With the 2015 MLB Draft less than a week away, several players have separated themselves from the pack and appear destined to become stars at the next level. College pitchers usually have the best chance to make an immediate impact at the big league level, because they don’t always require Minor League fine tuning. High school players are a lot different, with even the most advanced players needing a couple of years in the Minors.
Investing in a high school pick early on in the MLB Draft always comes with a bit of a risk. Will they not sign and head to college? Will they be able to transition to the life of Minor League baseball? With so much uncertainty, it is important that a team knows the high school player, and knows them well.
For us at Grading on the Curve, quality high school players offer a lot to look forward to, as we get a chance to track their careers as they advance through their team’s systems. The top five picks are as uncertain as any year, with a number of possible candidates. The following are the top five most intriguing high school pitchers and hitters that should all go in the first round on June 8th.
Next: High School Pitchers
Sep 3, 2014; St. Petersburg, FL, USA; Toronto Blue Jays relief pitcher Aaron Sanchez (41) throws the ball during the ninth inning against the Tampa Bay Rays at Tropicana Field. The Blue Jays won 7-4. Mandatory Credit: Kim Klement-USA TODAY Sports
1. Mike Nikorak, RHP, Stroudsburg H.S. (PA)
There may not be a more projectible pitcher in this draft than Nikorak. At 6 foot 5, and 200 pounds, he has tons of room to grow as he gains more control of all his pitches. He routinely works in the low 90’s with his fastball, and may even be able to work up into the mid to high 90’s as he matures. His curveball has the chance to be a plus off-speed pitch, and he also throws a decent changeup. Even though the righty is from the northeast and may not have as many starts under his belt as some other prospects, he is exactly what scouts look for in a high school pitcher. Matt Harvey is the latest example of a pitcher from the northeast who has dominated after turning pro. Nikorak could be a guy who gets knocked around a little bit early on in his career, but he’s got every chance to emerge as a top pitching prospect over the next few years. He probably has the best shot to be the first high school pitcher off the board and shouldn’t fall out of the top 20.

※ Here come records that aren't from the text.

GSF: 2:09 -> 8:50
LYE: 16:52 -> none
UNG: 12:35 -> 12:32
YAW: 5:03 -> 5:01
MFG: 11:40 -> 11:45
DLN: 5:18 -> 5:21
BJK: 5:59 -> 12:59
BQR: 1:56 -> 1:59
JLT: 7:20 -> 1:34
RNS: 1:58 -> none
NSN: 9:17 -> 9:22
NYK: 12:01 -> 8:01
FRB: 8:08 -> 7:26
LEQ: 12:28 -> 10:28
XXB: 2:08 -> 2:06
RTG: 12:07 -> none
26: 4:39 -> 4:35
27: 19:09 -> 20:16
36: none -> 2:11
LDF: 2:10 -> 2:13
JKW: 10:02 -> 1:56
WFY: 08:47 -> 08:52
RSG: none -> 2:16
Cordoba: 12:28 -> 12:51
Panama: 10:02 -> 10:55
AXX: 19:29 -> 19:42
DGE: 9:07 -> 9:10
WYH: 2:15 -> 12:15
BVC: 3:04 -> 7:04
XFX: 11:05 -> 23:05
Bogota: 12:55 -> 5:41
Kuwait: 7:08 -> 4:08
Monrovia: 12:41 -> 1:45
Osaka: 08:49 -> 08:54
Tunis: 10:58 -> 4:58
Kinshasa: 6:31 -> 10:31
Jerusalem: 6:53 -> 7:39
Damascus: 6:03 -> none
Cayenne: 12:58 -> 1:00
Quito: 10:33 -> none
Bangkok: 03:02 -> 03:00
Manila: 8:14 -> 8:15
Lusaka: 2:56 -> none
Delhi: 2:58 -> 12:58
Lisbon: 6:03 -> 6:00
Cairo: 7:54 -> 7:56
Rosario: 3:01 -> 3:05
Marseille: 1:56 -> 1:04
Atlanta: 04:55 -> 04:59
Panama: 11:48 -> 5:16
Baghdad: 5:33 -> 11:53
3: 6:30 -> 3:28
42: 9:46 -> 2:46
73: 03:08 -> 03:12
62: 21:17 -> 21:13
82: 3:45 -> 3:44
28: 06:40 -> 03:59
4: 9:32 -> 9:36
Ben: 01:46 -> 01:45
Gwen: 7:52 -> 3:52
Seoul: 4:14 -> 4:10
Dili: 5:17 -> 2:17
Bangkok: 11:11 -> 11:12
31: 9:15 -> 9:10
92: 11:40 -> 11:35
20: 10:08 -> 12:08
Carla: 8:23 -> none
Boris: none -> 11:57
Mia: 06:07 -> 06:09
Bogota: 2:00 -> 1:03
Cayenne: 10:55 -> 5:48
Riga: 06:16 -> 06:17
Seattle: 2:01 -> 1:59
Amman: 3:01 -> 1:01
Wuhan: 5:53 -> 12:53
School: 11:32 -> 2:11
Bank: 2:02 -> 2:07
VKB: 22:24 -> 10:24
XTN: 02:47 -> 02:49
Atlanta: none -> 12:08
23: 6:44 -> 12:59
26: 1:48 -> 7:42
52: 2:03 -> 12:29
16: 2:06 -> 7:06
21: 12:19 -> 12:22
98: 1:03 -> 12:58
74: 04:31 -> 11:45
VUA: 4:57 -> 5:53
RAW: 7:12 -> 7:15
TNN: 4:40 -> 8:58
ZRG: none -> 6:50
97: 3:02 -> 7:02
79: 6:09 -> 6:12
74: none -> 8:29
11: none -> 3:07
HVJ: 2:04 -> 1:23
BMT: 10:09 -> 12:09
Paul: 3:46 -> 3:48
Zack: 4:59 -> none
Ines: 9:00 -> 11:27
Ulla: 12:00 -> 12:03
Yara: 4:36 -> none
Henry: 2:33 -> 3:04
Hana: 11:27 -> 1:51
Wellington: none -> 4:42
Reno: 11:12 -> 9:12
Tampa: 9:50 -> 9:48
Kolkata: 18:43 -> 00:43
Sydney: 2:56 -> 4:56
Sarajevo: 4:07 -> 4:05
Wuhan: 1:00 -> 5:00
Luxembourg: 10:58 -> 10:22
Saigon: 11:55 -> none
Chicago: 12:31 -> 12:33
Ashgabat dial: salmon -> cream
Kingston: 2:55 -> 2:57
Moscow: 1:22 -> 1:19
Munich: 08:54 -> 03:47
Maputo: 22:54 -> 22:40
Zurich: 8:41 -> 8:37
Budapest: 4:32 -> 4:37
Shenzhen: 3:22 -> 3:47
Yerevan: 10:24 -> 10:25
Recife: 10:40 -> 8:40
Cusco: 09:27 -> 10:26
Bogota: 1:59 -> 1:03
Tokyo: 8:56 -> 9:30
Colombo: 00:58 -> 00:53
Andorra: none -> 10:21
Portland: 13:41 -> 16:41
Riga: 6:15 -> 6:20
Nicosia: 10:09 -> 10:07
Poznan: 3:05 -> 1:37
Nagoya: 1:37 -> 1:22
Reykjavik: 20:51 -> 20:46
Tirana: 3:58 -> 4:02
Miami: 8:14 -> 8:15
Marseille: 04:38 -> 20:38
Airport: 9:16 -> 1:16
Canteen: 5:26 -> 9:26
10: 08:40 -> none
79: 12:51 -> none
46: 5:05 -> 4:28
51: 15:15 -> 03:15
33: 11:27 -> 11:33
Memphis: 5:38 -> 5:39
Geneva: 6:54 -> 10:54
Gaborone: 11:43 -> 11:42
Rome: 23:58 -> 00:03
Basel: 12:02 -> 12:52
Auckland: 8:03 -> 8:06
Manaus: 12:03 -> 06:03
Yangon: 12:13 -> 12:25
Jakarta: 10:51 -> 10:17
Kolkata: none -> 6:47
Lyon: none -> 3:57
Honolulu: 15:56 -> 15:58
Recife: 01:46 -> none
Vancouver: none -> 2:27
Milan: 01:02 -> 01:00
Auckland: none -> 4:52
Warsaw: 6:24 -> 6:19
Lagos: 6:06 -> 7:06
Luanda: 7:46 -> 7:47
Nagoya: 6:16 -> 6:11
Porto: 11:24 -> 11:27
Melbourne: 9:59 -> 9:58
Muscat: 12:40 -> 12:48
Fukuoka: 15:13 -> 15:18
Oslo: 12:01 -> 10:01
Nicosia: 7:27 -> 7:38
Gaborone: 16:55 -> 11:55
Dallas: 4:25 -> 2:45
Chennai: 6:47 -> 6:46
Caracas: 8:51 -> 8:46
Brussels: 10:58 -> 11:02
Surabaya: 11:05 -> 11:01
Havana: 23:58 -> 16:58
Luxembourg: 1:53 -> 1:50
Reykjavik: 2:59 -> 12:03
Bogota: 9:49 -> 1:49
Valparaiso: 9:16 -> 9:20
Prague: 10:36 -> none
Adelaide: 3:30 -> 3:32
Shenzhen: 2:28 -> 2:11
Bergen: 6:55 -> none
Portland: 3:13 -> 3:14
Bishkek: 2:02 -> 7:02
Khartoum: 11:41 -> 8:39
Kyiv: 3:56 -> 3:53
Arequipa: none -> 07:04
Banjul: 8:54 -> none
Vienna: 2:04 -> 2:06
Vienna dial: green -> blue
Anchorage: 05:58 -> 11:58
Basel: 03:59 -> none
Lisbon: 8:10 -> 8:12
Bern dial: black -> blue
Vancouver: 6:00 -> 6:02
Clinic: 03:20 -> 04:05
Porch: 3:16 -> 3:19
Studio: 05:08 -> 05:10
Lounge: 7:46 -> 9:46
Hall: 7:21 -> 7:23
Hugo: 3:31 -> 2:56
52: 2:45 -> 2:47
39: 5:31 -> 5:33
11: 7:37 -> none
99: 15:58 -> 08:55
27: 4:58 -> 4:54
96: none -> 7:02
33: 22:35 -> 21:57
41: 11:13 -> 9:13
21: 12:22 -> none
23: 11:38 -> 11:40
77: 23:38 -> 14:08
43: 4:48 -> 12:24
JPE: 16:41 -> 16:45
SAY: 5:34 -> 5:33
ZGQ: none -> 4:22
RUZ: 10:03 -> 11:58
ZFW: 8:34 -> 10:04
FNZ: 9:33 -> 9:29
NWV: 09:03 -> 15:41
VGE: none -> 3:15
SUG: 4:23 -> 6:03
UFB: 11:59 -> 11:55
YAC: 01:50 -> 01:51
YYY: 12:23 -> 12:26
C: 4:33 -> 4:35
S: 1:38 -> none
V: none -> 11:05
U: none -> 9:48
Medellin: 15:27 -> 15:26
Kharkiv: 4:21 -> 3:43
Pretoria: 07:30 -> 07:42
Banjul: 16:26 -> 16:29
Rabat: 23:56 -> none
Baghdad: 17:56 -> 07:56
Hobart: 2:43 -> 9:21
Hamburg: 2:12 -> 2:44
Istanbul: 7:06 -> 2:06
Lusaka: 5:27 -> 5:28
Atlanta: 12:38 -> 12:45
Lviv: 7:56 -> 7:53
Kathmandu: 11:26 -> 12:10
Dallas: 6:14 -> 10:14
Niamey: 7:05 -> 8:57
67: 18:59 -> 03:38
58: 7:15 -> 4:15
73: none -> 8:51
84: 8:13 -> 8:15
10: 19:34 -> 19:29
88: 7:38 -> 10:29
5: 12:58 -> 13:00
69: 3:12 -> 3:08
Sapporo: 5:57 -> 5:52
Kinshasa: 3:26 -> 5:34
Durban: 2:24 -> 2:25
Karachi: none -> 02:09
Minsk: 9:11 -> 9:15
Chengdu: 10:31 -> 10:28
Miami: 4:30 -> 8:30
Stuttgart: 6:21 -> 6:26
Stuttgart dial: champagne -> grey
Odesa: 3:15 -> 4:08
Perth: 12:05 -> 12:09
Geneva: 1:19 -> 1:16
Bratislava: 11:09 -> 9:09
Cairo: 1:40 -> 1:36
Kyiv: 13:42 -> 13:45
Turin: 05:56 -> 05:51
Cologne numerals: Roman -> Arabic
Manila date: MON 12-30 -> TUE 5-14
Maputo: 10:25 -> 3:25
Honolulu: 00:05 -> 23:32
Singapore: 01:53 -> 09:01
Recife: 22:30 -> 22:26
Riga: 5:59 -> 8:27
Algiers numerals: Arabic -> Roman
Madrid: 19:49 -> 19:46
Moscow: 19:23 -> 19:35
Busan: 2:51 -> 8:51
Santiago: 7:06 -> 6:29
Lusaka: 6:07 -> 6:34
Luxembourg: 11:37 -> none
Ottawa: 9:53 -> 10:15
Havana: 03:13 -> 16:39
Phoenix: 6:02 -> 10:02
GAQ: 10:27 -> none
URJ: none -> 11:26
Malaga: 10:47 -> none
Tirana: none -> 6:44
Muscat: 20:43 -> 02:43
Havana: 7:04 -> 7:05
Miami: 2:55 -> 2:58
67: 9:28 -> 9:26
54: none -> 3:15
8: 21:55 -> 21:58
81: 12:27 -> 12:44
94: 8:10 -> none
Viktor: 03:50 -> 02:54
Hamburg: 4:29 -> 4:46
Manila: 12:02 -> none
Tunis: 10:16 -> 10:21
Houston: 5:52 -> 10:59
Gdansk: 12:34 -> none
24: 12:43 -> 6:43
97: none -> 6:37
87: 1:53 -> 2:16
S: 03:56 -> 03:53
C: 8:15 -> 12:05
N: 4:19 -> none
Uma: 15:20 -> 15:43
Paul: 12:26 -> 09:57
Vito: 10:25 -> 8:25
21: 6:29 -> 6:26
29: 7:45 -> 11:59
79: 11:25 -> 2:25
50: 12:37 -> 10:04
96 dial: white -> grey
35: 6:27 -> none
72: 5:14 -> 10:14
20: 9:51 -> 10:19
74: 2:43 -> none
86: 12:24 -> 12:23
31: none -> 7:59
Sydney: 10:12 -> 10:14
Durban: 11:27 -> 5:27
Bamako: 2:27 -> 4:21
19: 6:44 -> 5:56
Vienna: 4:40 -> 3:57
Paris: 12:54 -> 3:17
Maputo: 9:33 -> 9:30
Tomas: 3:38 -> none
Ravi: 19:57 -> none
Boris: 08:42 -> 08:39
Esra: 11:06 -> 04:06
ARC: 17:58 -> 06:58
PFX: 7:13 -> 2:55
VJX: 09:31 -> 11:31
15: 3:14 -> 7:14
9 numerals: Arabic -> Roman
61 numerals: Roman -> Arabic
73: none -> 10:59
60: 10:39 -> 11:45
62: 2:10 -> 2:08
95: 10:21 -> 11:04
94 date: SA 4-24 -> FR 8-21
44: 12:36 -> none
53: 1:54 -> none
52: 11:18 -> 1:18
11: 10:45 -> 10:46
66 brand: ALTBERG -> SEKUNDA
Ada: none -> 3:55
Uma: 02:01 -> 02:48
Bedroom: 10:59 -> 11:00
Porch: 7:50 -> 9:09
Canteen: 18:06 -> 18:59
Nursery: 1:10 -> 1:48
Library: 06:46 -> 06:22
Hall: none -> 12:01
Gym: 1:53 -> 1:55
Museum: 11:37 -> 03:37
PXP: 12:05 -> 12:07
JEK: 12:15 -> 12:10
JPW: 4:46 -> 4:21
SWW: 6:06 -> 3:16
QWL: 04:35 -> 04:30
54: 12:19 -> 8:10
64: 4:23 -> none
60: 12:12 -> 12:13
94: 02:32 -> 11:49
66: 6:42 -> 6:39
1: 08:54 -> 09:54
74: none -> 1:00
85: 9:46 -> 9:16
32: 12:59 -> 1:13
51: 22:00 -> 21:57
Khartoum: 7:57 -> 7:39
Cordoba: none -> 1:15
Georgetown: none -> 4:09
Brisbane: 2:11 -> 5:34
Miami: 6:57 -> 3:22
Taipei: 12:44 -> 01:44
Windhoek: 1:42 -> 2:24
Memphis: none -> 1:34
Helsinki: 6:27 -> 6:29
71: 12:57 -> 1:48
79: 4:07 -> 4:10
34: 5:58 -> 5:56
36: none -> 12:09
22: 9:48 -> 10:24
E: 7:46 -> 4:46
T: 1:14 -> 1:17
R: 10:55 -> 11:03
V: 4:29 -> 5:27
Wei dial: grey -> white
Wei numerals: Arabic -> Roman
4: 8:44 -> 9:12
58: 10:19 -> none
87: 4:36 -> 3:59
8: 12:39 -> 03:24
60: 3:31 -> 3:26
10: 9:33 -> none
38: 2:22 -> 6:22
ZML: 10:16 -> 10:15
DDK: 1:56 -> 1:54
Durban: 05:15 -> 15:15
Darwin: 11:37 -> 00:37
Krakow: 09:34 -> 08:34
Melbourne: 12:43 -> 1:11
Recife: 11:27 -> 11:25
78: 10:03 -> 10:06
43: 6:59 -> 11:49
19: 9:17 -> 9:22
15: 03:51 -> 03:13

MLB Comparison: Aaron Sanchez, Blue Jays
2. Justin Hooper, LHP, De La Salle H.S. (CA)
Hooper has the most impressive size out of anyone in this years draft, measuring up at 6 foot 7 and 230 pounds. For a high school senior, that size is ridiculous. He is already throwing in the mid 90’s, touching 97 at showcases earlier this year. The size and fastball is intriguing enough, but he has the makings of a quality curveball and changeup as well, which would bode well for him moving forward. The major question marks are whether he has the stamina and pitch command to be a full time starting pitcher. Some scouts believe he is destined for the bullpen in the big leagues. Already tipping the scales a little bit, Hooper will have to watch his weight as he matures. Although he isn’t expected to get to the size of CC Sabathia, the Yankees lefthander may be the closest thing to a comparison for the teenager. There aren’t a ton of lefties who have had a lot of success at his height, as injury concerns become more of an issue with taller pitchers. Hooper is a guy who should go at some point in the first round, to a team that believes he can be a starting pitcher. Boom or bust type of pick.
MLB Comparison: CC Sabathia, Yankees
Next: The Next Tier of Pitchers
May 18, 2014; Washington, DC, USA; New York Mets starting pitcher Zach Wheeler (45) throws during the second inning against the Washington Nationals at Nationals Park. Mandatory Credit: Brad Mills-USA TODAY Sports
3. Ashe Russell, RHP, Cathedrel H.S. (IN)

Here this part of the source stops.